[Collected data]
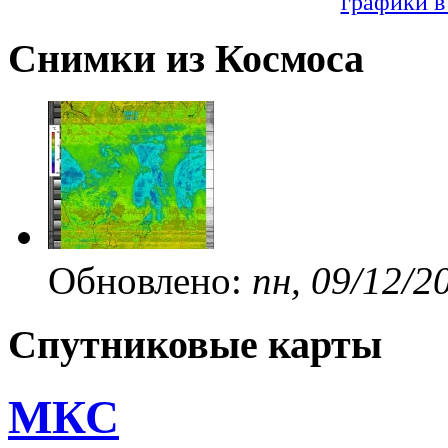
графики в
Снимки из Космоса
Обновлено:
пн, 09/12/2
Спутниковые карты
МКС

### WHAT YOU ARE ASKED TO DO
The expected output is each record, copied exactly, and nothing in place of the pictures.

### RESULT
графики в
Снимки из Космоса
Обновлено:
пн, 09/12/2
Спутниковые карты
МКС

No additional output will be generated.